- Provided material:
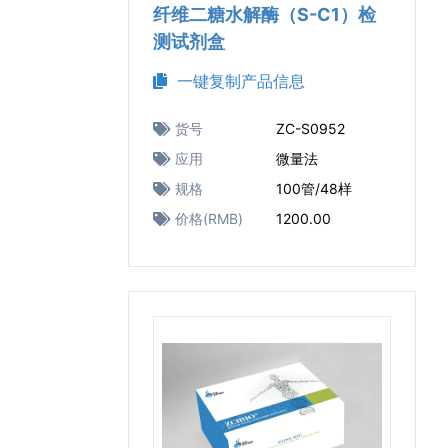
纤维二糖水解酶（S-C1）检
测试剂盒
一键复制产品信息
货号
ZC-S0952
应用
微量法
规格
100管/48样
价格(RMB)
1200.00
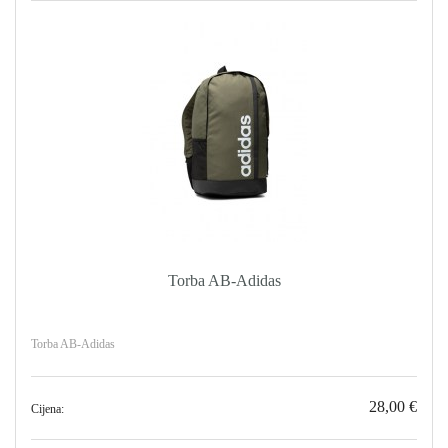
Torba AB-Adidas
Torba AB-Adidas
28,00 €
Cijena:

- Exercise details:
Make an exact copy of the whole listing, but don't bring over any pictures.

- Your solution:
纤维二糖水解酶（S-C1）检
测试剂盒
一键复制产品信息
货号
ZC-S0952
应用
微量法
规格
100管/48样
价格(RMB)
1200.00
Torba AB-Adidas
Torba AB-Adidas
28,00 €
Cijena:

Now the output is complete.